Mail app supports multiple INCOMiNG accounts very easily... but only one outgoing email address.  If you want to switch between mail addresses you have to go into the Preferences.  You don't need more than one SMTP setting, but if there's support for multiple incoming accounts, there should be support for multiple outoing addresses as well.  I don't want to have to switch my preferences every time I want to reply to an email sent to one of me secondary email accounts (which are usually set up for a reason; I don't want to reply to one of those messages with my primary address).


----------



## Eid (Oct 8, 2000)

> _Originally posted by IslandJordan _
> *My roommate doesn't have a computer, and I want him to be able to send an email from mail.app with HIS name on them, without having to go in and change the preferences, and without having to restart the computer.*



Remember OS X is a multiple user machine/ Create a (MacOS X) account for your flatmate. Load up mail (from within their account) put in their details.


----------



## J5 (Oct 8, 2000)

> Originally posted by IslandJordan
> My roommate doesn't have a computer, and I want him to be able to send an email from mail.app with HIS name on them, without having to go in and change the preferences, and without having to restart the computer.
> ------------------------------------------------------------------------
> 
> Remember OS X is a multiple user machine/ Create a (MacOS X) account for your flatmate. Load up mail (from within their account) put in their details.

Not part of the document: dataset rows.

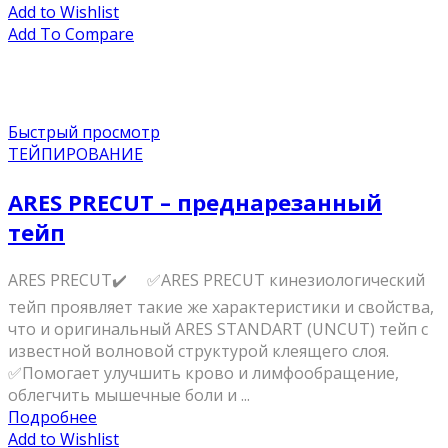
Add to Wishlist
Add To Compare
Быстрый просмотр
ТЕЙПИРОВАНИЕ
ARES PRECUT – преднарезанный
тейп
ARES PRECUT✔️ ⠀ ✅ARES PRECUT кинезиологический
тейп проявляет такие же характеристики и свойства,
что и оригинальный ARES STANDART (UNCUT) тейп с
известной волновой структурой клеящего слоя. ⠀
✅Помогает улучшить крово и лимфообращение,
облегчить мышечные боли и ...
Подробнее
Add to Wishlist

Good call E. You can set up accounts for everyone at your school if you want to! 

While we're on the subject of multiple users, can my room-mate have their own Classic app preferences too? It seems like everyone(with an account) has read-write access to the MacOS 9 folder. Is that true?


----------



## The DJ (Oct 8, 2000)

> _Originally posted by J5 _
> *While we're on the subject of multiple users, can my room-mate have their own Classic app preferences too? It seems like everyone(with an account) has read-write access to the MacOS 9 folder. Is that true? *



The preferences of everything in Classic is stored in the original OS9 preferences folder. So you cannot use OSX multiple users for that now. Maybe you could configure OS9 to use its own Multiple Users, but then you would have to log in seperatly to use OS9.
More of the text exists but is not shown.